I am following this tutorial from Pytorch for Finetuning a pre-trained model on my own dataset. I have my annotation in the COCO format in a json file, so, I first implemented the dataloader as follows:
import torch
import json
from torch.utils.data import Dataset
from pycocotools.coco import COCO
from PIL import Image
import os
import numpy as np
from torchvision import transforms
import Config
import transforms as T
from torchvision.transforms import functional as F
class CustomDataset(Dataset):
def __init__(self, root, json_file, transform=None):
self.root = root
with open(json_file) as f:
self.data = json.load(f)
self.transform = transform
self.image_ids = [img["id"] for img in self.data["images"]]

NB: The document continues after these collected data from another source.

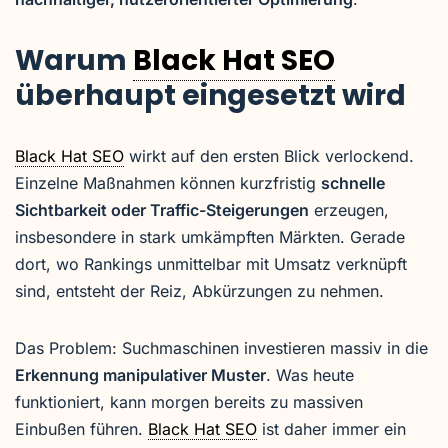
Warum
Black Hat SEO
überhaupt eingesetzt wird
Black Hat SEO
wirkt auf den ersten Blick verlockend.
Einzelne Maßnahmen können kurzfristig
schnelle
Sichtbarkeit oder Traffic-Steigerungen
erzeugen,
insbesondere in stark umkämpften Märkten. Gerade
dort, wo Rankings unmittelbar mit Umsatz verknüpft
sind, entsteht der Reiz, Abkürzungen zu nehmen.
Das Problem: Suchmaschinen investieren massiv in die
Erkennung manipulativer Muster
. Was heute
funktioniert, kann morgen bereits zu massiven
Einbußen führen.
Black Hat SEO
ist daher immer ein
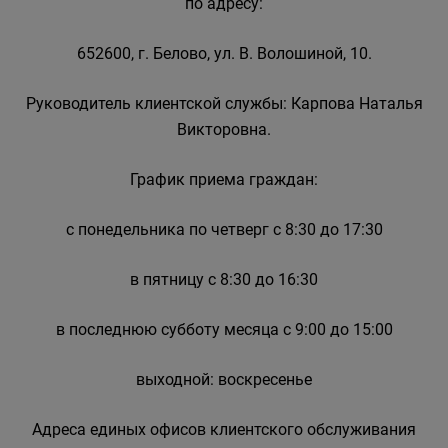
по адресу:
652600, г. Белово, ул. В. Волошиной, 10.
Руководитель клиентской службы: Карпова Наталья
Викторовна.
График приема граждан:
с понедельника по четверг с 8:30 до 17:30
в пятницу с 8:30 до 16:30
в последнюю субботу месяца с 9:00 до 15:00
выходной: воскресенье
Адреса единых офисов клиентского обслуживания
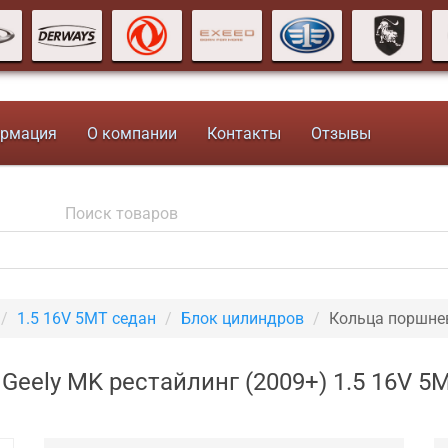
рмация
О компании
Контакты
Отзывы
1.5 16V 5MT седан
Блок цилиндров
Кольца поршне
Geely MK рестайлинг (2009+) 1.5 16V 5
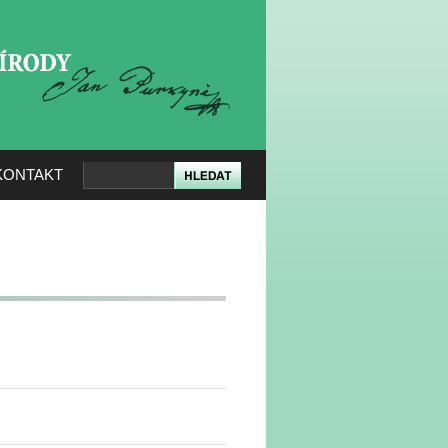
KERÉ PŘÍRODY
KONTAKT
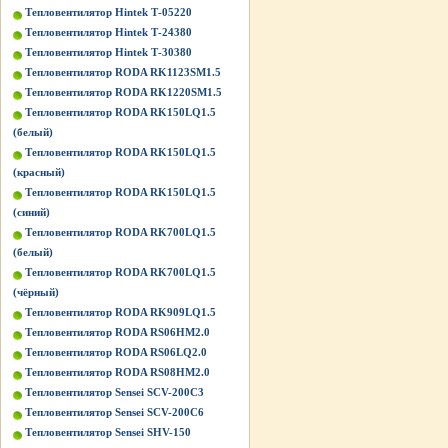
Тепловентилятор Hintek Т-05220
Тепловентилятор Hintek Т-24380
Тепловентилятор Hintek Т-30380
Тепловентилятор RODA RK1123SM1.5
Тепловентилятор RODA RK1220SM1.5
Тепловентилятор RODA RK150LQ1.5
(белый)
Тепловентилятор RODA RK150LQ1.5
(красный)
Тепловентилятор RODA RK150LQ1.5
(синий)
Тепловентилятор RODA RK700LQ1.5
(белый)
Тепловентилятор RODA RK700LQ1.5
(чёрный)
Тепловентилятор RODA RK909LQ1.5
Тепловентилятор RODA RS06HM2.0
Тепловентилятор RODA RS06LQ2.0
Тепловентилятор RODA RS08HM2.0
Тепловентилятор Sensei SCV-200C3
Тепловентилятор Sensei SCV-200C6
Тепловентилятор Sensei SHV-150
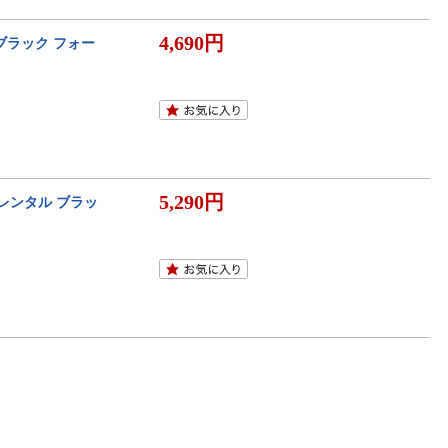
4,690円
ブラック フォー
5,290円
 レンタル ブラッ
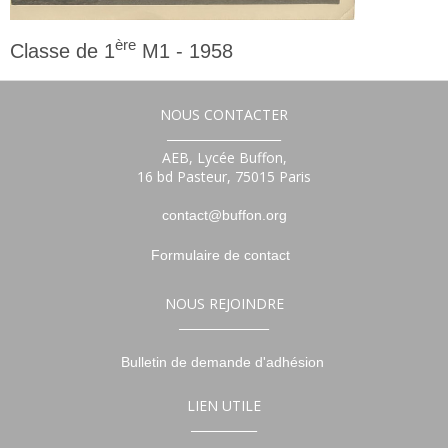
ère
Classe de 1
M1 - 1958
1ère
NOUS CONTACTER
___________________
AEB, Lycée Buffon,
16 bd Pasteur, 75015 Paris
contact@buffon.org
Formulaire de contact
NOUS REJOINDRE
_______________
Bulletin de demande d'adhésion
LIEN UTILE
___________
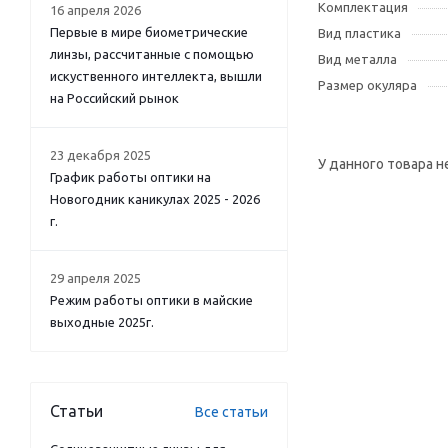
Комплектация
16 апреля 2026
Первые в мире биометрические
Вид пластика
линзы, рассчитанные с помощью
Вид металла
искуственного интеллекта, вышли
Размер окуляра
на Российский рынок
23 декабря 2025
У данного товара н
График работы оптики на
Новогодник каникулах 2025 - 2026
г.
29 апреля 2025
Режим работы оптики в майские
выходные 2025г.
Статьи
Все статьи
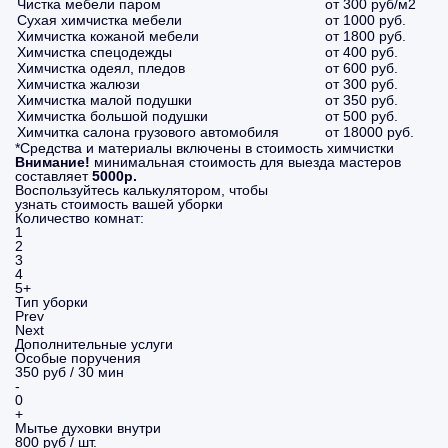
Чистка мебели паром
от 300 руб/м2
Сухая химчистка мебели
от 1000 руб.
Химчистка кожаной мебели
от 1800 руб.
Химчистка спецодежды
от 400 руб.
Химчистка одеял, пледов
от 600 руб.
Химчистка жалюзи
от 300 руб.
Химчистка малой подушки
от 350 руб.
Химчистка большой подушки
от 500 руб.
Химчитка салона грузового автомобиля
от 18000 руб.
*Средства и материалы включены в стоимость химчистки
Внимание!
минимальная стоимость для выезда мастеров
составляет
5000р.
Воспользуйтесь калькулятором, чтобы
узнать стоимость вашей уборки
Количество комнат:
1
2
3
4
5+
Тип уборки
Prev
Next
Дополнительные услуги
Особые поручения
350 руб / 30 мин
-
0
+
Мытье духовки внутри
800 руб / шт.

self.imgs = list(sorted(os.listdir(os.path.join(root, "Images"))))
self.masks = list(sorted(os.listdir(os.path.join(root, "Masks"))))
def __getitem__(self, idx):
# Get image ID
img_id = self.image_ids[idx]
img = next(image for image in self.data["images"] if image["id"] == img_id)
img_path = os.path.join(self.root, "Images")
mask_path = os.path.join(self.root, "Masks")
# Load image
image = Image.open(os.path.join(img_path, img['file_name'])).convert("RGB")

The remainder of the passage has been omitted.